O julgamento contra o procurador-geral da Espanha, Álvaro García Ortiz, por um alegado crime de revelação de segredos continuou a 11 de novembro de 2025 no Supremo Tribunal. O caso gira em torno do vazamento de um e-mail enviado a 2 de fevereiro de 2024 pelo advogado de Alberto González Amador, namorado da presidente de Madrid Isabel Díaz Ayuso, admitindo « ciertamente se han cometido dos delitos contra la Hacienda Pública » para negociar um acordo de confissão e evitar a prisão por fraude fiscal.
José Manuel Romero, ex-diretor adjunto do El País e atual diretor adjunto do eldiario.es, testemunhou que « nunca tuve el mail del 2 de febrero », embora soubesse da oferta de acordo de fontes no Ministério Público da Comunidade de Madrid a 12 de março de 2024, um dia antes de García Ortiz receber o e-mail às 21:59. Romero foi a um notário para registrar mensagens telefónicas em favor da defesa de García Ortiz e confirmou que, antes de o procurador-geral aceder ao e-mail, a admissão de crimes de González Amador já era mencionada.
Miguel Ángel Campos da Cadena SER afirmou ter tido acesso ao e-mail por volta das 15:00 de 13 de março de 2024, no gabinete da sua fonte, que lhe permitiu copiar o conteúdo mas não publicá-lo inicialmente devido a dados que « afectan a la intimidad ». Após o relatório do El Mundo sobre a negociação fiscal às 21:30, Campos convenceu a sua fonte e transmitiu a informação às 23:25, incluindo a frase chave. Negou que García Ortiz fosse a sua fonte e relatou uma chamada falhada para ele às 21:38.
Três jornalistas do El País — Fernando Peinado, Berta Ferrero e Juan José Mateo — corroboraram o conhecimento prévio de 12 de março através de um ato notarial de uma conversa interna da redação.
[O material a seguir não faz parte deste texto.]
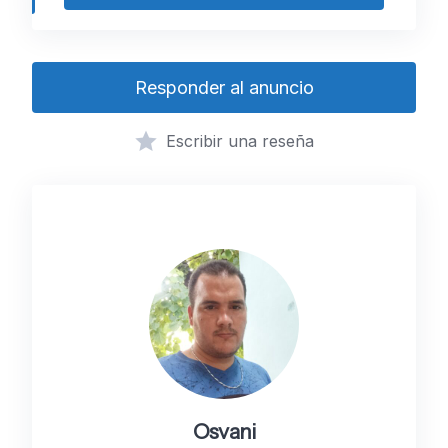
Responder al anuncio
Escribir una reseña
Osvani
O interrogatório de Romero foi tenso, com intervenções do presidente do tribunal Andrés Martínez Arrieta, que esclareceu: « Isto não é um julgamento ao jornalismo ».
Eugenio Ribón, decano do Colégio de Advogados de Madrid, criticou a « inusitada gravedad » do comunicado de imprensa do Ministério Público a 14 de março de 2024, ordenado por García Ortiz para refutar falsidades de Miguel Ángel Rodríguez, chefe de gabinete de Ayuso. Agustín Hidalgo, chefe de proteção de dados do Ministério Público, apoiou a eliminação periódica de dispositivos eletrónicos por García Ortiz para prevenir violações de segurança.
Os testemunhos, favoráveis à defesa, precedem a aparição de García Ortiz e dos agentes da UCO a 12 de novembro.